§ EXERCISE DIRECTIONS
Reproduce word for word, from the entries below, the line with "legislativo. En este", the line with "informada y consciente, orientando a la", and every line between them, and nothing more.

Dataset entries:
____
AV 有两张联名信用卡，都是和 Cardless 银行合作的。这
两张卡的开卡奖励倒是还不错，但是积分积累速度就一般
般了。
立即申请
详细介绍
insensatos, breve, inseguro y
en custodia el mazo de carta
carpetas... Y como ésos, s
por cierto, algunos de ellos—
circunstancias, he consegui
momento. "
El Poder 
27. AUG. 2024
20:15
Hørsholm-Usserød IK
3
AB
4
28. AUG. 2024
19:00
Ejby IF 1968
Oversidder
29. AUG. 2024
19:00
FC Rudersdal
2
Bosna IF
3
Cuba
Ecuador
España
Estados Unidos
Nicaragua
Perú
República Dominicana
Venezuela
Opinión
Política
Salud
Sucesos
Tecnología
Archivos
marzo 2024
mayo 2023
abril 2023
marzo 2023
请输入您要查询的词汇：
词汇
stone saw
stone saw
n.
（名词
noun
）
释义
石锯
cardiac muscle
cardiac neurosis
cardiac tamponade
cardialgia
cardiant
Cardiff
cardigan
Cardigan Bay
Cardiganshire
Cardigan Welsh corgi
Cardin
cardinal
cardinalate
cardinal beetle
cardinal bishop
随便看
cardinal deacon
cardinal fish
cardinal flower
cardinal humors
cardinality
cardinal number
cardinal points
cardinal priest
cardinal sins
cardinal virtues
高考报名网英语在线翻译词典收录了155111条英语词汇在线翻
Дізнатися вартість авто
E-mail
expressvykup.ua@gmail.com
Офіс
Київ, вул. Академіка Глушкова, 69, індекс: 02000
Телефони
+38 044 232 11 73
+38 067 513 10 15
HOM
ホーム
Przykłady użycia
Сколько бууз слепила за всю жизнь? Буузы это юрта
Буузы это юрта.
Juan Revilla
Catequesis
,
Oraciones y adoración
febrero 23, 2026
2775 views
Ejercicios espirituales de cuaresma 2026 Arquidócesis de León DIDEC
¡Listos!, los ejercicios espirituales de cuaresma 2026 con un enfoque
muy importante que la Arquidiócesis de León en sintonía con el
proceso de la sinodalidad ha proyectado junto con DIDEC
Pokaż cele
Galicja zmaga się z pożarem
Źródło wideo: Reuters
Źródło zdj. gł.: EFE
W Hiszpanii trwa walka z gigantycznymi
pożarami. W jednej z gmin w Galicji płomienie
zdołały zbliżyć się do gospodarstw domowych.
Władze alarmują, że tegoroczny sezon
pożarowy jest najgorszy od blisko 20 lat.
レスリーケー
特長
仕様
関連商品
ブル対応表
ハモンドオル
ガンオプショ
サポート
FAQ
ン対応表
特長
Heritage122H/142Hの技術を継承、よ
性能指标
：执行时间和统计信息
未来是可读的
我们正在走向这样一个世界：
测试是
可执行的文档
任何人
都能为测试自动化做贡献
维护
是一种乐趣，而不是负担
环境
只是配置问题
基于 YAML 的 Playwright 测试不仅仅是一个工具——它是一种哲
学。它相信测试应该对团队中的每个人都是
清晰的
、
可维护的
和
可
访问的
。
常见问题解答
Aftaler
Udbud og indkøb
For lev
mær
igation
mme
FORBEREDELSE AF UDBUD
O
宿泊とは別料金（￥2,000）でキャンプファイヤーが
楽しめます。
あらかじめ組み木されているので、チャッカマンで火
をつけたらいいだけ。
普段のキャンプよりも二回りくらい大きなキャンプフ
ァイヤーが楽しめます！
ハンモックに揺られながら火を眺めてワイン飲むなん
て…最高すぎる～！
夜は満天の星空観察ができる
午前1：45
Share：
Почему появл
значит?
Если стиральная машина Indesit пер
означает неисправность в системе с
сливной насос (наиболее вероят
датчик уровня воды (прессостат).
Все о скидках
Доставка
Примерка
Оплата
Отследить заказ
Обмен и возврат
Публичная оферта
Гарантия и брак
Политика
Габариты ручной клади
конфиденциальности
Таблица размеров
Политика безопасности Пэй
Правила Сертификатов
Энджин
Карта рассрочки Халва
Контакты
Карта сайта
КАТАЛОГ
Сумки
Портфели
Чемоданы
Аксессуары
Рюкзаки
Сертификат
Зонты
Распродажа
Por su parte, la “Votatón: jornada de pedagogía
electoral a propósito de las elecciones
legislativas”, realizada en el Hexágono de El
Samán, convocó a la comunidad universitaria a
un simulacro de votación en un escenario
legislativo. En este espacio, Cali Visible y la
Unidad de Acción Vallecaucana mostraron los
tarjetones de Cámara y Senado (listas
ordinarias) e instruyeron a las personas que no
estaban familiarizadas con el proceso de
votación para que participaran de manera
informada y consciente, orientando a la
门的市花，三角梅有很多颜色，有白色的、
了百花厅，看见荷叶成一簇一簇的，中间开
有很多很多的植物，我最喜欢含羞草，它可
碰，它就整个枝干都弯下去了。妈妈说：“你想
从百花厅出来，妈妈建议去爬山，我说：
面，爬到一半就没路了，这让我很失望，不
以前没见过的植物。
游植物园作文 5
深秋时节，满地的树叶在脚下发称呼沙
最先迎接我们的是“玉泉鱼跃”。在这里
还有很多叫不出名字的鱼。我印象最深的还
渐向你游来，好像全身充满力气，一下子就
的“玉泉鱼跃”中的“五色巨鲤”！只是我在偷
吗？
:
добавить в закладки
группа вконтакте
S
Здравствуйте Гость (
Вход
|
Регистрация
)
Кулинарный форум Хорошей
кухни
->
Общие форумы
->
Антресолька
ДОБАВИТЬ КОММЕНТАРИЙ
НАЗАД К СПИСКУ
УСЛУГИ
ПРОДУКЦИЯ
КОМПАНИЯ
____
§ SOLUTION
legislativo. En este espacio, Cali Visible y la
Unidad de Acción Vallecaucana mostraron los
tarjetones de Cámara y Senado (listas
ordinarias) e instruyeron a las personas que no
estaban familiarizadas con el proceso de
votación para que participaran de manera
informada y consciente, orientando a la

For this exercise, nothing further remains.